Stride toward freedom : the Montgomery story
MLK's classic account of the first successful large-scale act of nonviolent resistance in America: the Montgomery bus boycott.A young Dr.King wrote Stride Toward Freedom just 2 years after the successful completion of the boycott.
This Bright Light of Ours
This Bright Light of Ours offers a tightly focused insider’s view of the community-based activism that was the heart of the civil rights movement. A celebration of grassroots heroes, this book details through first-person accounts the contributions of ordinary people who formed  the nonviolent army that won the fight for voting rights. Combining memoir and oral history, Maria Gitin fills a vital gap in civil rights history by focusing on the neglected Freedom Summer of 1965 when hundreds of college students joined forces with local black leaders to register thousands of new black voters in the rural South. Gitin was an idealistic nineteen-year-old college freshman from a small farming community north of San Francisco who felt called to action when she saw televised images of brutal attacks on peaceful demonstrators during Bloody Sunday, in Selma, Alabama. Atypical among white civil rights volunteers, Gitin came from a rural low-income family. She raised funds to attend an intensive orientation in Atlanta featuring now-legendary civil rights leaders. Her detailed letters include the first narrative account of this orientation and the only in-depth field report from a teenage Summer Community Organization and Political Education (SCOPE) project participant. Gitin details the dangerous life of civil rights activists in Wilcox County, Alabama, where she was assigned. She tells of threats and arrests, but also of forming deep friendships and of falling in love. More than four decades later, Gitin returned to Wilcox County to revisit the people and places that she could never forget and to discover their views of the “outside agitators” who had come to their community. Through conversational interviews with more than fifty Wilcox County residents and former civil rights workers, she has created a channel for the voices of these unheralded heroes who formed the backbone of the civil rights movement.
Untold. Claudette Colvin
You know the story of David and Goliath, right? Well, America has its own version. Only our hero is 15-year-old African-American, school girl Claudette Colvin, and in 1955, she took on the State of Alabama for real. The original Rosa Parks!

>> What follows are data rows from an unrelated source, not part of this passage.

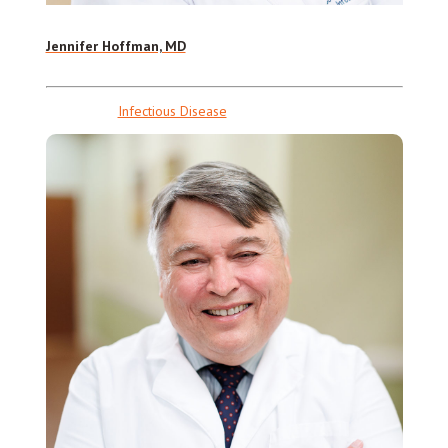
Jennifer Hoffman, MD
Infectious Disease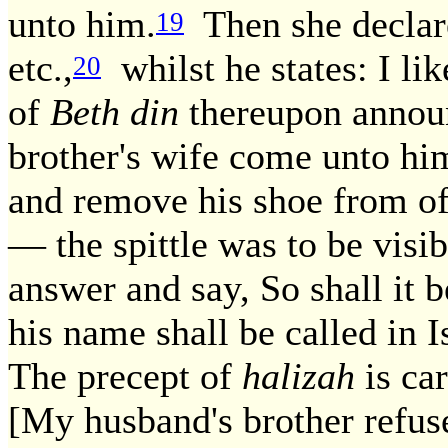
unto him.
Then she declare
19
etc.,
whilst he states: I lik
20
of
Beth din
thereupon annou
brother's wife come unto him
and remove his shoe from off 
— the spittle was to be visi
answer and say, So shall it
his name shall be called in 
The precept of
halizah
is car
[My husband's brother refuset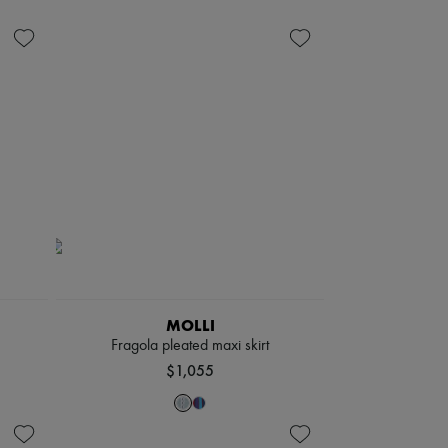
MOLLI
Fragola pleated maxi skirt
$1,055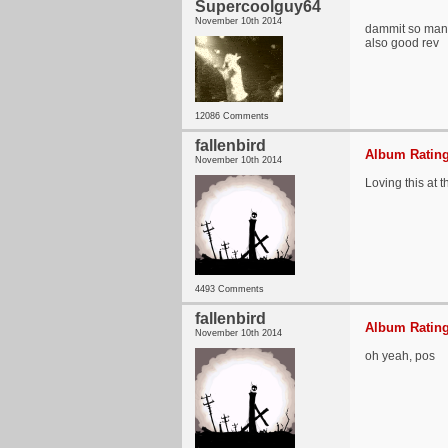
Supercoolguy64
November 10th 2014
dammit so many
also good rev
12086 Comments
fallenbird
Album Rating
November 10th 2014
Loving this at 
4493 Comments
fallenbird
Album Rating
November 10th 2014
oh yeah, pos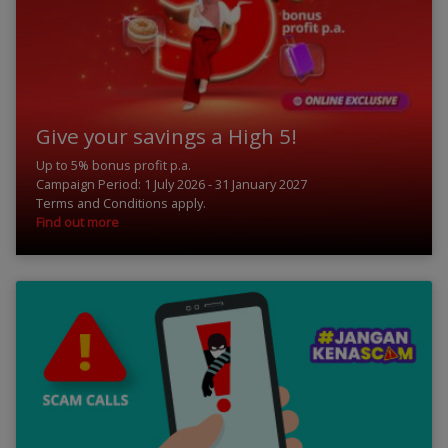
Give your savings a High 5!
Up to 5% bonus profit p.a.
Campaign Period: 1 July 2026 - 31 January 2027
Terms and Conditions apply.
Find out more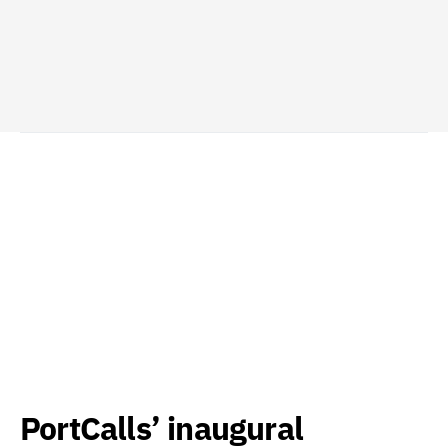
PortCalls’ inaugural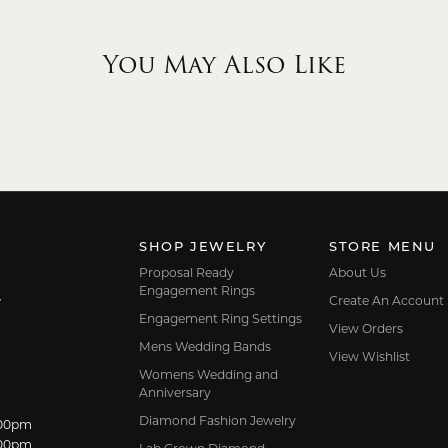
You May Also Like
SHOP JEWELRY
STORE MENU
Proposal Ready
About Us
Engagement Rings
Create An Account
7
Engagement Ring Settings
View Orders
Mens Wedding Bands
View Wishlist
Womens Wedding and
Anniversary
Diamond Fashion Jewelry
dnesday:
:00pm
:00pm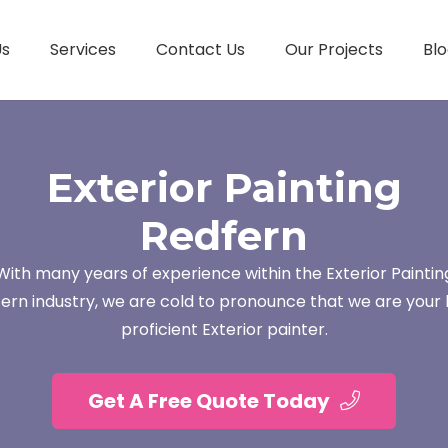
Us
Services
Contact Us
Our Projects
Blo
Exterior Painting
Redfern
With many years of experience within the Exterior Paintin
ern industry, we are cold to pronounce that we are your 
proficient Exterior painter.
Get A Free Quote Today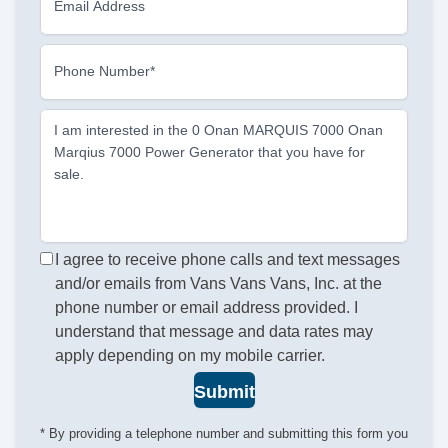
Email Address
Phone Number*
I am interested in the 0 Onan MARQUIS 7000 Onan
Marqius 7000 Power Generator that you have for
sale.
I agree to receive phone calls and text messages
and/or emails from Vans Vans Vans, Inc. at the
phone number or email address provided. I
understand that message and data rates may
apply depending on my mobile carrier.
Submit
* By providing a telephone number and submitting this form you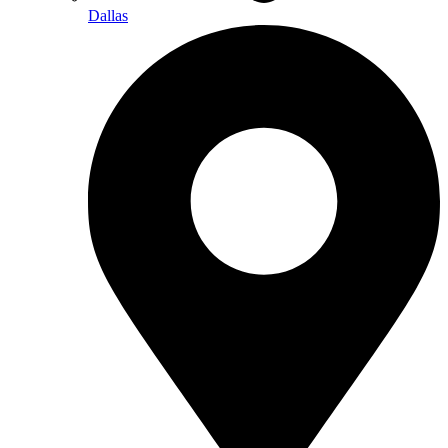
Dallas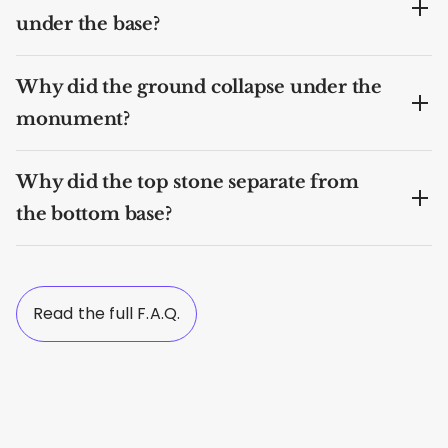
under the base?
Why did the ground collapse under the
monument?
Why did the top stone separate from
the bottom base?
Read the full F.A.Q.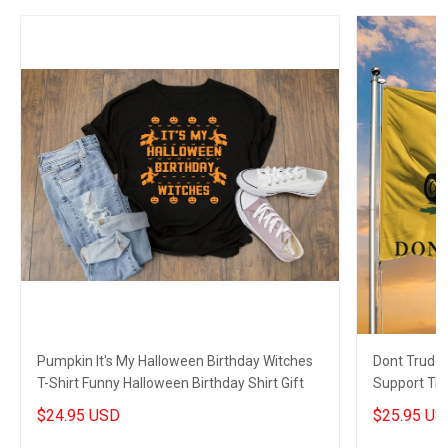
Pumpkin It's My Halloween Birthday Witches
Dont Trude
T-Shirt Funny Halloween Birthday Shirt Gift
Support Tru
Gift
$24.95 USD
$25.95 US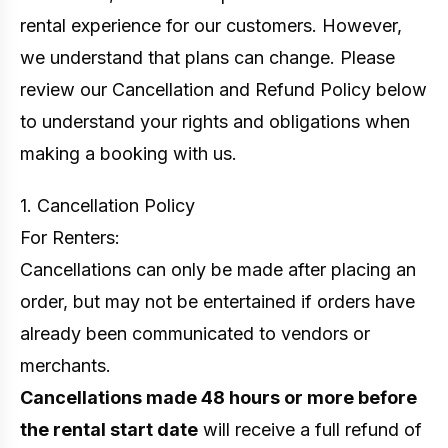
rental experience for our customers. However,
we understand that plans can change. Please
review our Cancellation and Refund Policy below
to understand your rights and obligations when
making a booking with us.
1. Cancellation Policy
For Renters:
Cancellations can only be made after placing an
order, but may not be entertained if orders have
already been communicated to vendors or
merchants.
Cancellations made 48 hours or more before
the rental start date
will receive a full refund of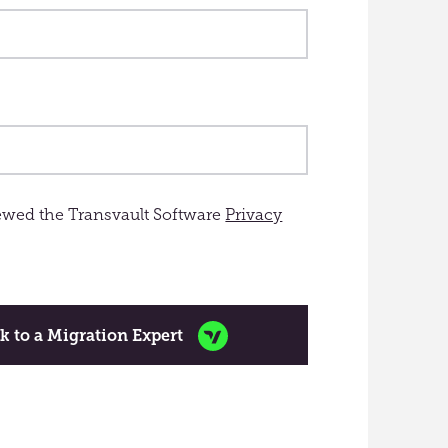
iewed the Transvault Software
Privacy
k to a Migration Expert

Claudette Colvin : twice toward justice
Presents the life of the Alabama teenager who played an integral role in the Montgomery bus strike, once by refusing to give up a bus seat, and again, by becoming a plaintiff in the landmark civil rights case against the bus company.
Selma, Lord, Selma : girlhood memories of the civil-rights days
Sheyann Webb was eight years old and Rachel West was nine when Dr. Martin Luther King Jr. arrived in Selma, Alabama, on January 2, 1965. He came to organize non-violent demonstrations against discriminatory voting laws. Selma, Lord, Selma is their firsthand account of the events from that turbulent winter of 1965--events that changed not only the lives of these two little girls but the lives of all Alabamians and all Americans. From 1975 to 1979, award-winning journalist Frank Sikora conducted interviews with Webb and West, weaving their recollections into this luminous story of fear and courage, struggle and redemption that readers will discover is Selma, Lord, Selma.